Antigen presentation pathway
A list of key antigen presentation pathway–related genes was obtained from MSigDB M1062, Reactome Antigen Presentation Folding Assembly, and Peptide Loading of Class-I MHC. All HLA genes were removed from this list as they are accounted for with better accuracy by HLA-specific tools and summarized in other features. Somatic mutations with an impact of “MODERATE” or “HIGH” were tallied from per patient VCF files. The resulting scores were divided by each patient’s total TMB to generate a score reflecting disproportionate damage to the antigen presentation pathway.
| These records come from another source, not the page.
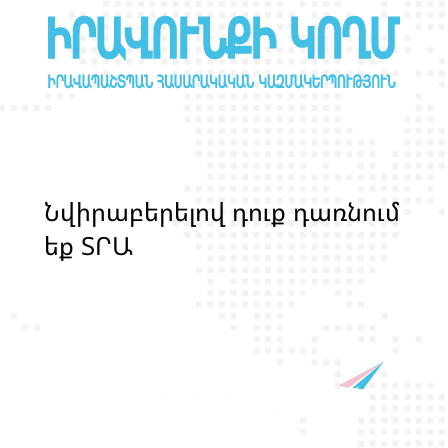
Ն
վ
ի
ր
ա
բ
ե
ր
ե
լ
ո
վ
դ
ո
ք
դ
ա
ռ
ն
ո
մ
ե
ք
Տ
Ր
Ա
Ն
Ս
Լ
Գ
Բ
Ի
Ք
մ
ա
ր
դ
կ
ա
ն
ց
կ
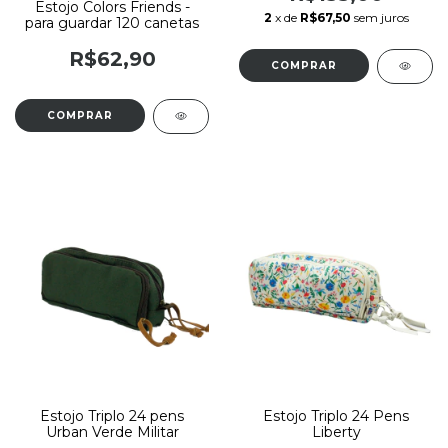
Estojo Colors Friends -
2
x de
R$67,50
sem juros
para guardar 120 canetas
R$62,90
Estojo Triplo 24 pens
Estojo Triplo 24 Pens
Urban Verde Militar
Liberty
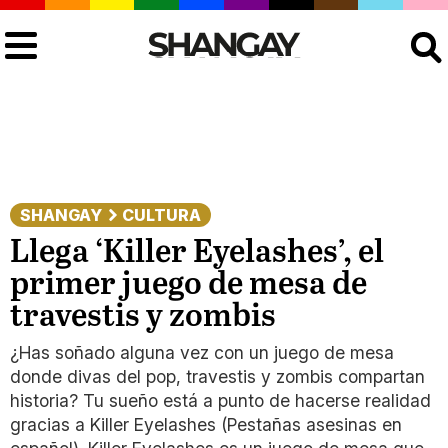
Buscar
SHANGAY
CULTURA
Llega ‘Killer Eyelashes’, el
primer juego de mesa de
travestis y zombis
¿Has soñado alguna vez con un juego de mesa
donde divas del pop, travestis y zombis compartan
historia? Tu sueño está a punto de hacerse realidad
gracias a Killer Eyelashes (Pestañas asesinas en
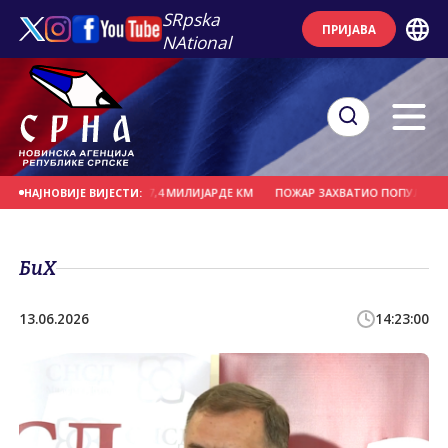
SRpska
ПРИЈАВА
NAtional
ИЈЕ ЗА ТРИ ГОДИНЕ 7,4 МИЛИЈАРДЕ КМ
ПОЖАР ЗАХВАТИО ПОПУЛАРНИ ПАРК
НАЈНОВИЈЕ ВИЈЕСТИ:
БиХ
13.06.2026
14:23:00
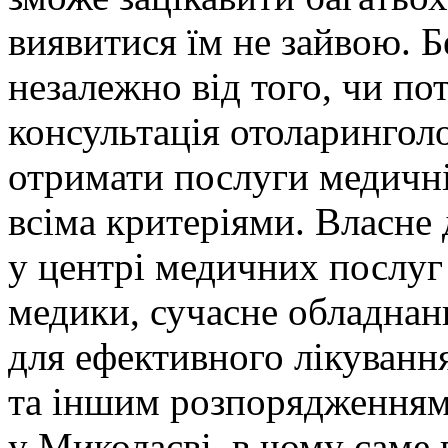
виявитися їм не зайвою. 
незалежно від того, чи по
консультація отоларинголо
отримати послуги медичні
всіма критеріями. Власне
у центрі медичних послуг
медики, сучасне обладнанн
для ефективного лікування
та іншим розпорядженням
у Миколаєві, в чому саме 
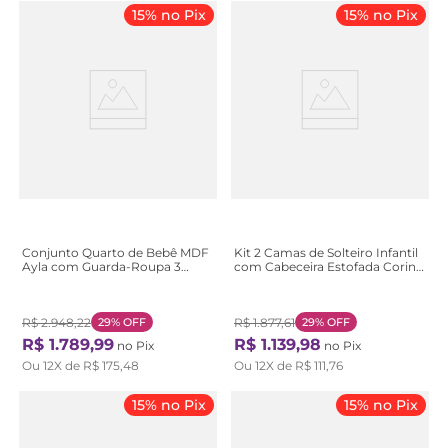
15% no Pix
15% no Pix
Conjunto Quarto de Bebê MDF
Kit 2 Camas de Solteiro Infantil
Ayla com Guarda-Roupa 3
com Cabeceira Estofada Corino
Portas e Cômoda Off White Off
Loop Bege Amêndoa Clean/Off
White
White Amêndoa Clean/Off
White
R$
2
.
948
,
22
29%
OFF
R$
1
.
877
,
61
29%
OFF
R$
1
.
789
,
99
R$
1
.
139
,
98
no Pix
no Pix
Ou
12
X de
R$
175
,
48
Ou
12
X de
R$
111
,
76
15% no Pix
15% no Pix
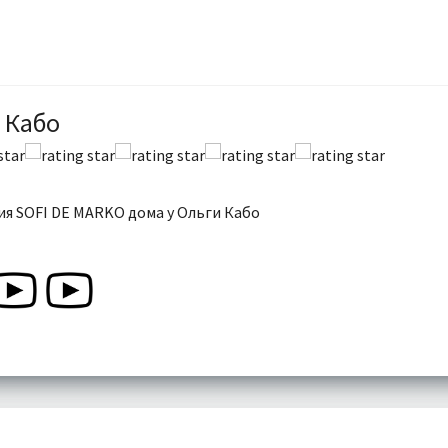
 Кабо
я SOFI DE MARKO дома у Ольги Кабо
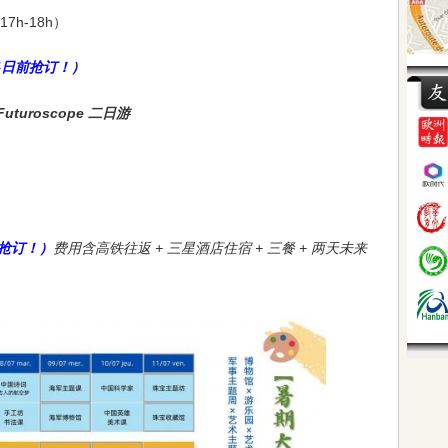
17h-18h）
14日前抢订！）
uturoscope 二日游
前抢订！）
费用含高铁往返 + 三星酒店住宿 + 三餐 + 两天未来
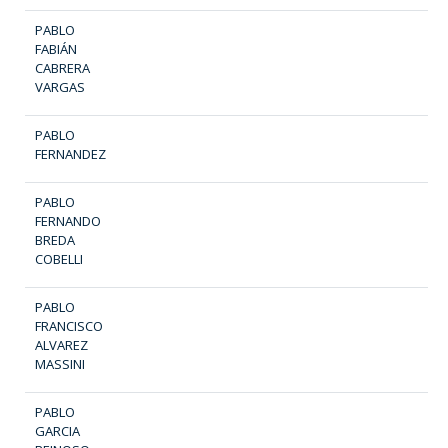
PABLO
FABIÁN
CABRERA
VARGAS
PABLO
FERNANDEZ
PABLO
FERNANDO
BREDA
COBELLI
PABLO
FRANCISCO
ALVAREZ
MASSINI
PABLO
GARCIA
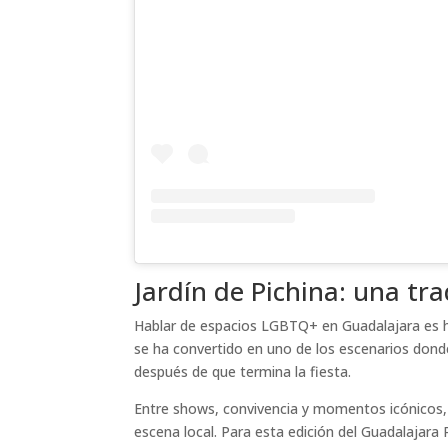
Jardín de Pichina: una tra
Hablar de espacios LGBTQ+ en Guadalajara es hab
se ha convertido en uno de los escenarios don
después de que termina la fiesta.
Entre shows, convivencia y momentos icónicos, J
escena local. Para esta edición del Guadalajara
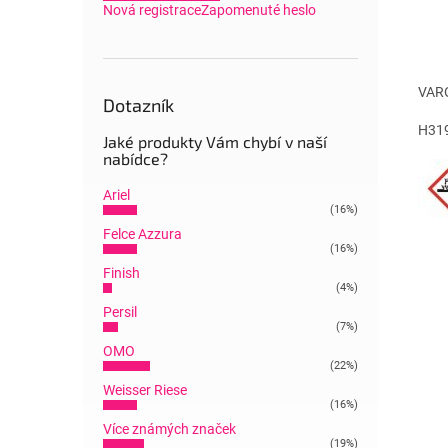
Nová registrace
Zapomenuté heslo
VAR
Dotazník
H319
Jaké produkty Vám chybí v naší
nabídce?
Ariel
(16%)
Felce Azzura
(16%)
Finish
(4%)
Persil
(7%)
OMO
(22%)
Weisser Riese
(16%)
Více známých značek
(19%)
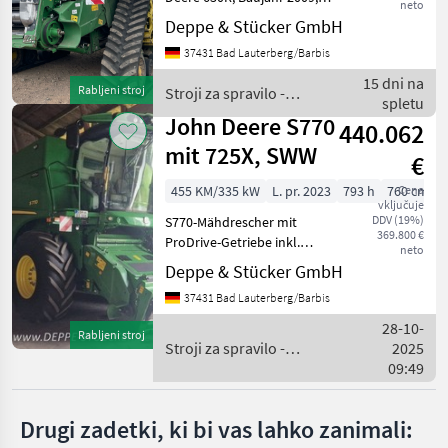
neto
SN: Z0630RX034628
Deppe & Stücker GmbH
John Deere
- M065492, mit Zürn
37431 Bad Lauterberg/Barbis
SWW500 SN: 10973.
Claas
Betriebsstunden noch
15 dni na
Rabljeni stroj
Stroji za spravilo -
veränderbar. Verfügbar ab
spletu
poljedelstvo / John Deere
September 20
John Deere S770
New Holland
440.062
mit 725X, SWW
€
Fendt
455 KM/335 kW
L. pr. 2023
793 h
760 cm
Cena
vključuje
Case IH
DDV (19%)
S770-Mähdrescher mit
369.800 €
ProDrive-Getriebe inkl.
neto
Massey Ferguson
Schneidwerk John Deere
Deppe & Stücker GmbH
725X (M064962). inkl.
Prikaži
37431 Bad Lauterberg/Barbis
Transportwagen Ziegler
vse
4WT (M067295).
28-10-
(12)
Rabljeni stroj
PowerGardProtection Plus
Stroji za spravilo -
2025
nach Kundenw
poljedelstvo / John Deere
09:49
MODEL
Drugi zadetki, ki bi vas lahko zanimali:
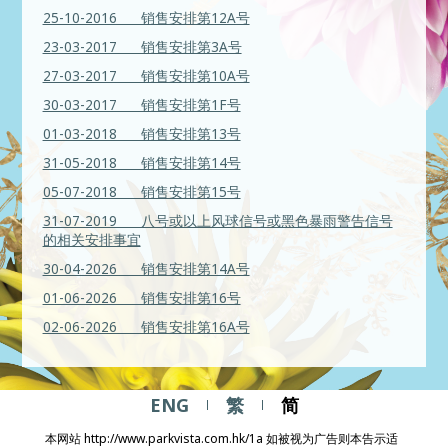
25-10-2016 销售安排第12A号
23-03-2017 销售安排第3A号
27-03-2017 销售安排第10A号
30-03-2017 销售安排第1F号
01-03-2018 销售安排第13号
31-05-2018 销售安排第14号
05-07-2018 销售安排第15号
31-07-2019 八号或以上风球信号或黑色暴雨警告信号
的相关安排事宜
30-04-2026 销售安排第14A号
01-06-2026 销售安排第16号
02-06-2026 销售安排第16A号
ENG
繁
简
本网站 http://www.parkvista.com.hk/1a 如被视为广告则本告示适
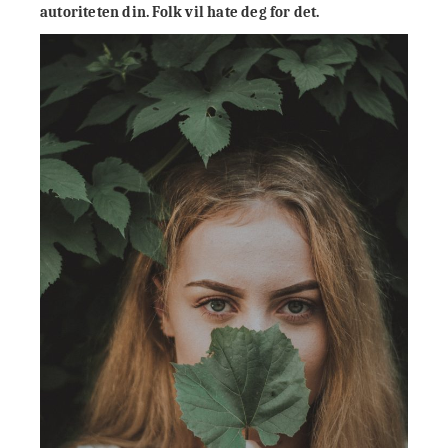
autoriteten din. Folk vil hate deg for det.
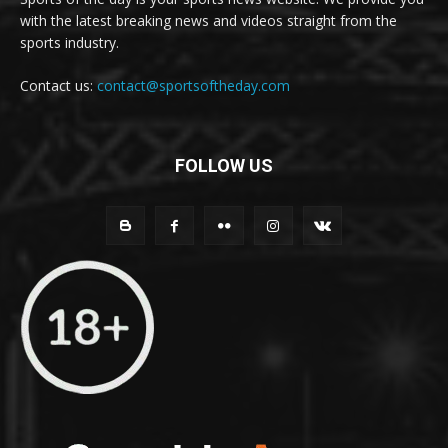
with the latest breaking news and videos straight from the
sports industry.
Contact us:
contact@sportsoftheday.com
FOLLOW US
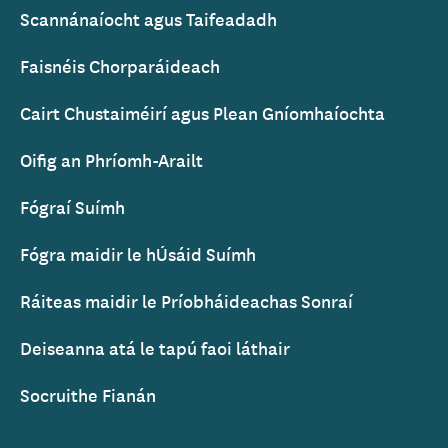
Scannánaíocht agus Taifeadadh
Faisnéis Chorparáideach
Cairt Chustaiméirí agus Plean Gníomhaíochta
Oifig an Phríomh-Arailt
Fógraí Suímh
Fógra maidir le hÚsáid Suímh
Ráiteas maidir le Príobháideachas Sonraí
Deiseanna atá le tapú faoi láthair
Socruithe Fianán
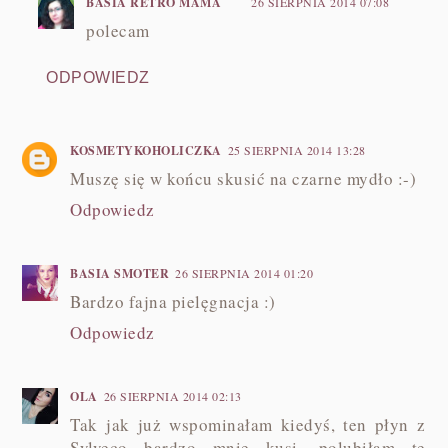
BASIA RETRO MAMA
26 SIERPNIA 2014 07:08
polecam
ODPOWIEDZ
KOSMETYKOHOLICZKA
25 SIERPNIA 2014 13:28
Muszę się w końcu skusić na czarne mydło :-)
Odpowiedz
BASIA SMOTER
26 SIERPNIA 2014 01:20
Bardzo fajna pielęgnacja :)
Odpowiedz
OLA
26 SIERPNIA 2014 02:13
Tak jak już wspominałam kiedyś, ten płyn z
Sylveco bardzo mnie kusi, polubiłam te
Intratumoral heterogeneity and fraction of TMB subclonal
Intratumoral heterogeneity (ITH) and fraction of TMB subclonal both rely on accurate subclonal estimates, which are derived as follows. First, copy number calling was performed using CNVkit v0.9.10. A background panel of normals was constructed for each cohort separately using CNVkit reference to protect against batch effects. CNVkit batch was used to call copy number changes with each respective cohort’s matched background panel. We next used PureCN v2.6.4 (run via singularity image) with CNVkit-derived .cnr and .seg files, and Mutect2-derived filtered VCF files to generate purity and ploidy metrics to be used in subsequent subclone estimation. PureCN was run with default settings, repeat regions censored, and a random seed set to 123. Next, PyClone-VI v0.13.1 was run on mutation-specific integer copy number estimates derived from the CNVkit call (https://cnvkit.readthedocs.io/en/stable/heterogeneity.html) to estimate the clonal structure of the tumor. ITH was defined as the total number of subclones with at least five mutations (total range 0–11 subclones). Fraction of TMB subclonal was calculated by taking the total number of mutations belonging to small subclones (<5 mutations per subclone) and dividing it by the total number of mutations for each tumor. This generates an inverse estimate of clonal heterogeneity from ITH.
Immunoediting
Immunoediting evaluates the ratio of nonsynonymous to synonymous mutations (dN/dS) in a tumor as a measure of selection (36). Immune dN/dS was adapted by Zapata and colleagues (15) in their toolkit SOPRANO (https://github.com/luisgls/SOPRANO) to calculate the immunoediting score for each patient using an hg19 reference and default settings. Essentially, this score derives from calculating dN/dS across all regions of the proteome predicted to bind the set of patient-specific MHC alleles (i.e., displayed for immune surveillance) and ranges from 0 to ∼5 with a score above one indicating a higher amount of nonsynonymous mutations to synonymous ones.
MHC-I damage
MHC-I damage was defined as the union of POLYSOLVER (16) and LOHHLA (17) results. First, class-I HLA alleles were genotyped via POLYSOLVER [see Patient Harmonic-mean Best Rank (PHBR) pipeline methods]. Next, LOHHLA (https://github.com/mskcc/lohhla), originally published in McGranahan and colleagues (17), is used to identify copy number losses of HLA alleles. Copy number and purity data are provided to the program and summary statistics about HLA copy number losses are generated. A given HLA allele was marked as lost if the Pval_unique of its loss was ≤0.05. POLYSOLVER mutation calling [Shukla and colleagues (16)] was used to generate somatic mutation calls of each HLA allele. If an HLA allele was flagged by either of these tools, it was marked as damaged. Alleles were only counted as damaged once even if flagged by both tools. Both programs were provided identical HLA genotypes on a per-patient basis.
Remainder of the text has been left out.